Aresh: trying to show what are use cases for PCP mobile. Advertising.

Dave: If the audience is authors of specs vs people who deploy.  SIP
    case makes sense for people who are using SIP, not writing specs.

Dan: I don't think we have a procedure, would need WGLC.  Normally
    goes to IESG.  We need to do WGLC, maybe do IETF last call, then have
    3GPP publish it.  T37, I wrote RFC for that, ITU wrote T37, that was
    two pages and cited the RFC.  That is another way to accomplish it.

Gang: Related to 3GPP arch already published. This is out of their scope, 
    even that it is related, they would recommend to go to IETF.

Margaret: We did the same thing, we wrote a document to 3GPP to offer
    them advice. It's weird to offer unsolicited advice.  We do have a
    3GPP liaison.  There are two possibilities here, somebody woke up and
    thought 3GPP ought to do something.  Another possibility is people in
    3GPP need to know this.  Liaison ought to ask WG to do this work.
    There are people who can do this, not heavyweight.  We shouldn't do
    the work in the absence of a request.
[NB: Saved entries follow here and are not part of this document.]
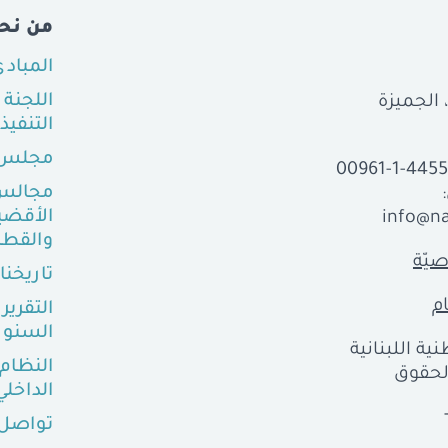
من نح
المباد
اللجنة
التنفيذ
مجلس 
00961-1-445
مجالس
الأقضي
info@na
والقطا
يّة
تاريخنا
م
التقرير
السنو
ية اللبنانية
النظام
ع الحقوق
الداخلي
تواصل 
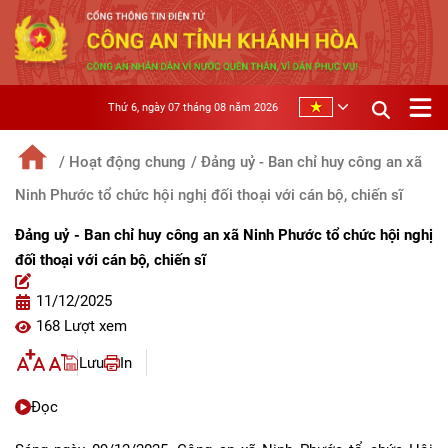
Thứ 6, ngày 07 tháng 08 năm 2026
/ Hoạt động chung
/ Đảng uỷ - Ban chỉ huy công an xã
Ninh Phước tổ chức hội nghị đối thoại với cán bộ, chiến sĩ
Đảng uỷ - Ban chỉ huy công an xã Ninh Phước tổ chức hội nghị
đối thoại với cán bộ, chiến sĩ
11/12/2025
168 Lượt xem
Lưu
In
Đọc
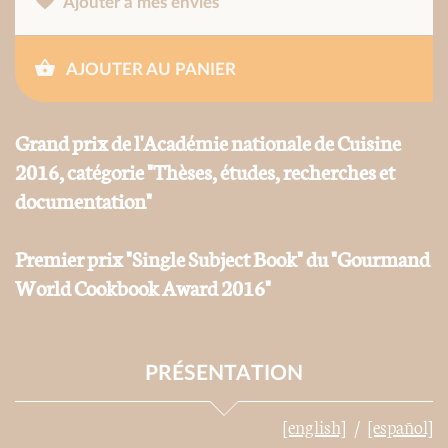
Ajouter à mes envies
AJOUTER AU PANIER
Grand prix de l'Académie nationale de Cuisine
2016, catégorie "Thèses, études, recherches et
documentation"
Premier prix "Single Subject Book" du "Gourmand
World Cookbook Award 2016"
PRÉSENTATION
[english]
[español]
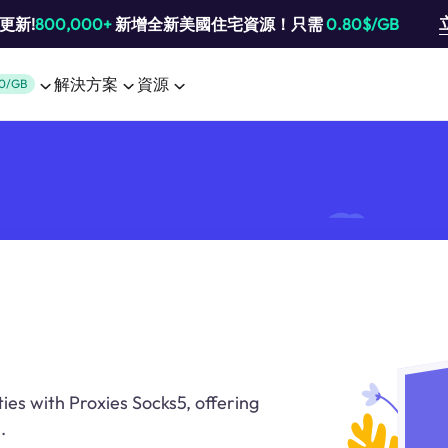
池更新!
800,000+
新增全新美國住宅資源！只需
0.80$/GB
解決方案
資源
0/GB
ies with Proxies Socks5, offering
.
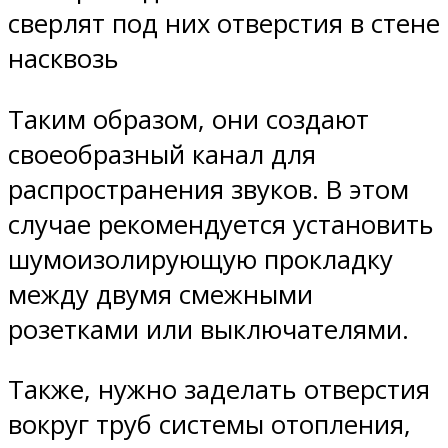
сверлят под них отверстия в стене
насквозь
Таким образом, они создают
своеобразный канал для
распространения звуков. В этом
случае рекомендуется установить
шумоизолирующую прокладку
между двумя смежными
розетками или выключателями.
Также, нужно заделать отверстия
вокруг труб системы отопления,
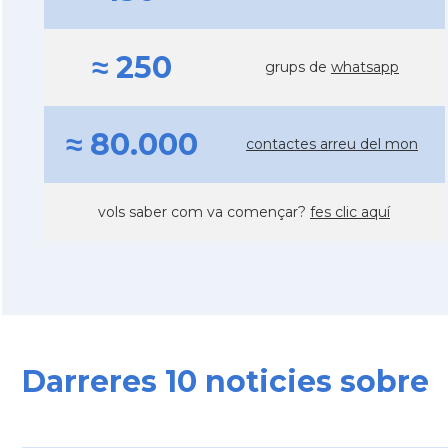
≈ 250
grups de
whatsapp
≈ 80.000
contactes arreu del mon
vols saber com va començar?
fes clic aquí
Darreres 10 noticies sobre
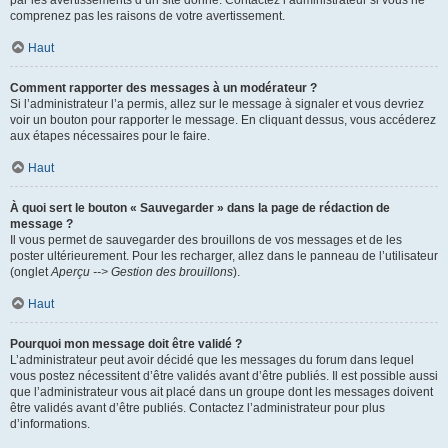
par les avertissements d’un site donné. Contactez l’administrateur si vous ne
comprenez pas les raisons de votre avertissement.
Haut
Comment rapporter des messages à un modérateur ?
Si l’administrateur l’a permis, allez sur le message à signaler et vous devriez
voir un bouton pour rapporter le message. En cliquant dessus, vous accéderez
aux étapes nécessaires pour le faire.
Haut
À quoi sert le bouton « Sauvegarder » dans la page de rédaction de
message ?
Il vous permet de sauvegarder des brouillons de vos messages et de les
poster ultérieurement. Pour les recharger, allez dans le panneau de l’utilisateur
(onglet
Aperçu --> Gestion des brouillons
).
Haut
Pourquoi mon message doit être validé ?
L’administrateur peut avoir décidé que les messages du forum dans lequel
vous postez nécessitent d’être validés avant d’être publiés. Il est possible aussi
que l’administrateur vous ait placé dans un groupe dont les messages doivent
être validés avant d’être publiés. Contactez l’administrateur pour plus
d’informations.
Gang: The recommendation in the draft isn't very related to 3GPP, it's
    related to NAT box and mobile terminals.  So in that case, this one is
    deployed in mobile particular environment.

Chung: I think this is issue of IP layer. I agree this should be above DNS.

Dave: If this is only about NATs and CGNS, then it's not specific to mobile 
    networks. Either these are generic or specific to mobile.
    At least terminology is mobile-specific.

Gang: That is only in the background.

Alesh: Would the WG be more confident or happy if it would be more
    than mobile?  Just trying to sense where the problem is.